Repeat exactly, and only, the lines from the one containing "Flat / Vektorillustration" through the end of the records.

Records contained in a dataset
Segment Open
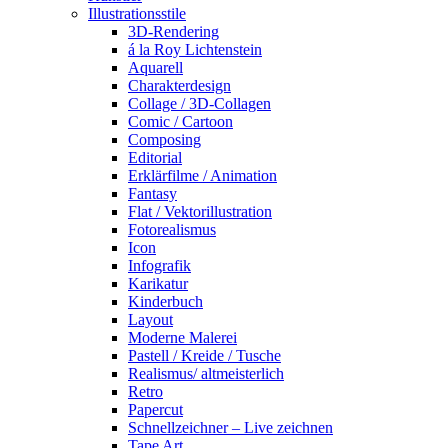
Illustrationsstile
3D-Rendering
á la Roy Lichtenstein
Aquarell
Charakterdesign
Collage / 3D-Collagen
Comic / Cartoon
Composing
Editorial
Erklärfilme / Animation
Fantasy
Flat / Vektorillustration
Fotorealismus
Icon
Infografik
Karikatur
Kinderbuch
Layout
Moderne Malerei
Pastell / Kreide / Tusche
Realismus/ altmeisterlich
Retro
Papercut
Schnellzeichner – Live zeichnen
Tape Art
Segment Closed
ANSWER TO THIS TASK:
Flat / Vektorillustration
Fotorealismus
Icon
Infografik
Karikatur
Kinderbuch
Layout
Moderne Malerei
Pastell / Kreide / Tusche
Realismus/ altmeisterlich
Retro
Papercut
Schnellzeichner – Live zeichnen
Tape Art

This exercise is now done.